9000 Fernsehbeiträge aus der Region in fast 25 Jahren

Das Kerngeschäft des OK war es aber, Bürger – nicht zuletzt Studenten der Hochschule Fulda – dabei zu unterstützen, Fernsehbeiträge zu produzieren und zu senden. Die Medienarbeit an der Hochschule wurde in den vergangenen zehn Jahren zum mindestens ebenso wichtigen Schwerpunkt der Arbeit des „Medienprojektzentrums Offener Kanal“, wie die Einrichtung seit 2006 heißt. 100 bis 150 angehende Sozialpädagogen werden pro Jahr in Medienpädagogik ausgebildet.
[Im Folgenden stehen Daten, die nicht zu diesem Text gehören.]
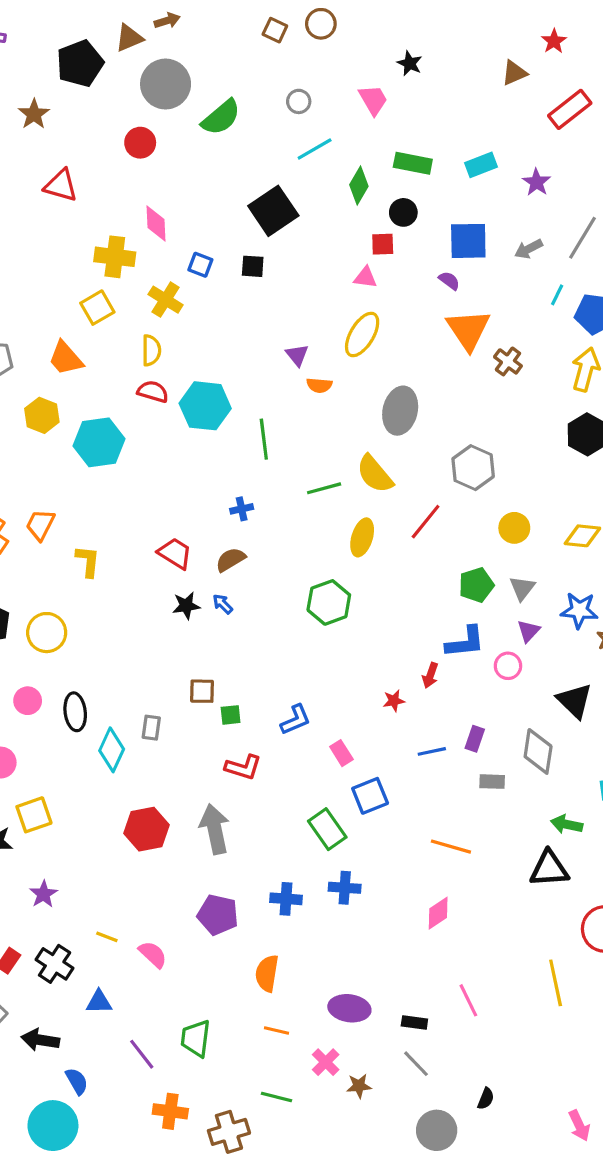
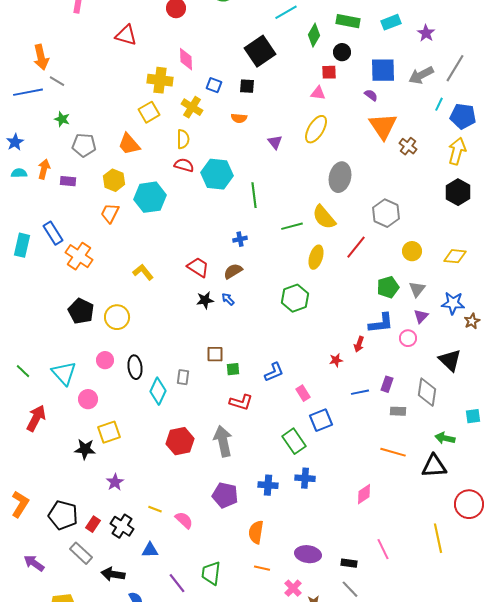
gray arrow: (529, 249) -> (421, 75), size x1.4
orange semicircle: (319, 385) -> (239, 118), moved
orange trapezoid: (40, 525) -> (110, 213), moved
yellow L-shape: (88, 561) -> (143, 272), turned -45
orange line: (451, 847) -> (393, 452), moved

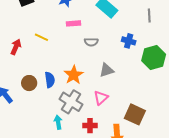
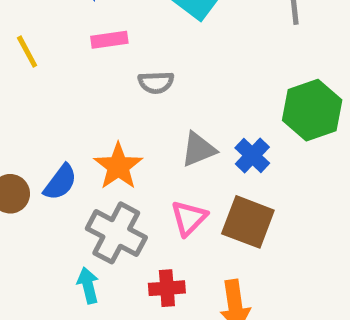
yellow line: (41, 37) -> (27, 52), moved, turned 40
blue cross: (129, 41) -> (252, 156), moved, turned 32
blue semicircle: (50, 80) -> (60, 182), turned 49
brown square: (135, 114) -> (248, 222), moved

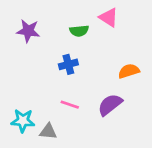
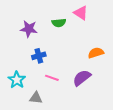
purple star: (28, 31) -> (29, 29), moved
blue cross: (68, 64) -> (39, 56), moved
cyan star: (23, 121) -> (17, 80), moved, turned 30

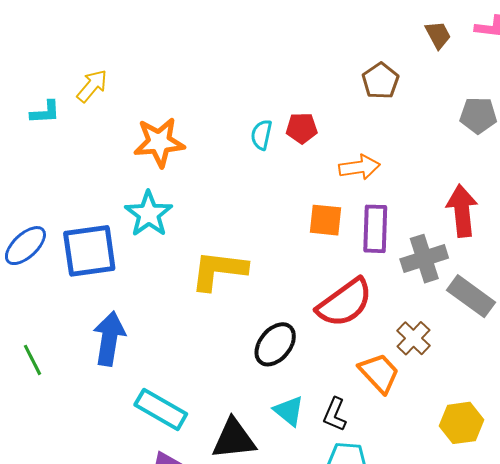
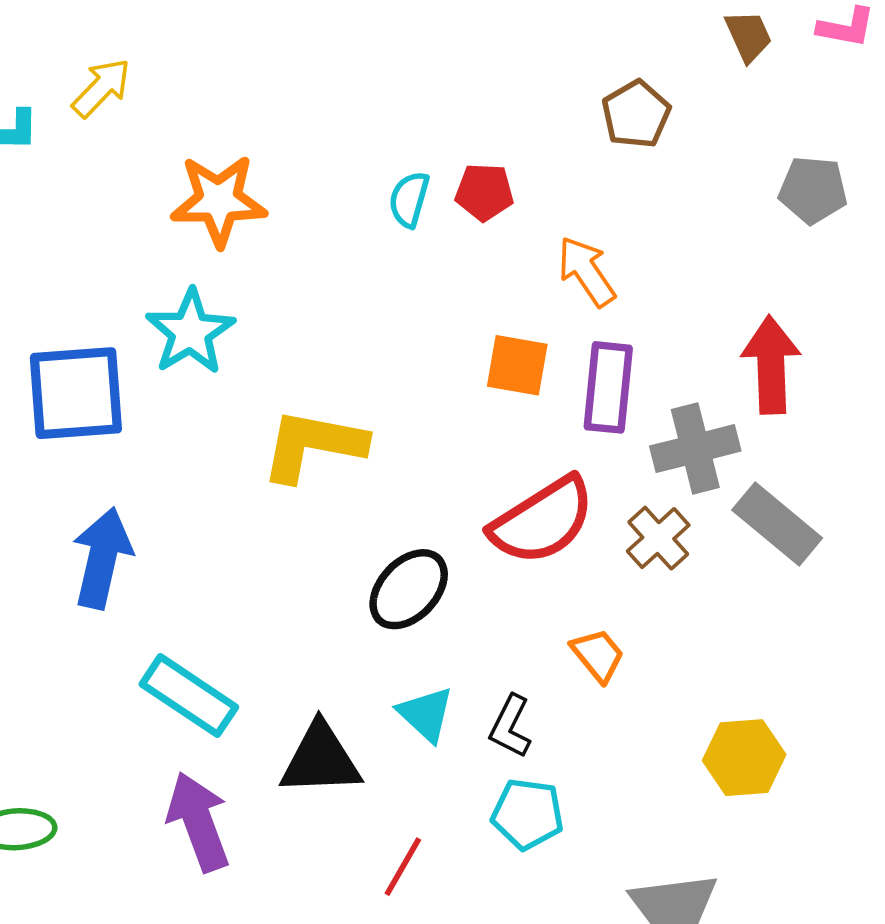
orange arrow: (359, 167) -> (586, 271), turned -120
brown cross: (413, 338) -> (658, 538), moved
orange trapezoid: (379, 373) -> (598, 655), size x0.7

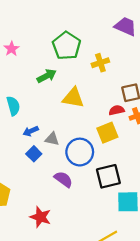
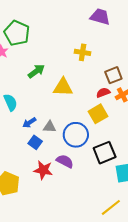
green pentagon: (67, 46) -> (17, 33), moved
yellow cross: (100, 63) -> (83, 52), turned 35
red star: (40, 217) -> (43, 170), moved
Ein weiteres wichtiges medienpädagogisches Angebot ist „KinderKino + mehr“ , das gemeinsam mit dem Jugendbildungswerkes der Stadt Fulda für Kinder ab sechs Jahren stattfindet. Pro Jahr nehmen mehr als 1000 Kinder teil. (Lesen Sie auch: Helmer, Basler und Knop kommen nach Gersfeld: „Doppelpass on tour“ in der Stadthalle)

Strohmanns Nachfolger wird Andreas Rickert-Lützen (61), der schon lange für den OK tätig war. Wie es mit dem OK Fulda weiter geht, ist offen. Der hessische Landtag hat beschlossen, die Zahl der Offenen Kanäle in ihrer jetzigen Form zu halbieren.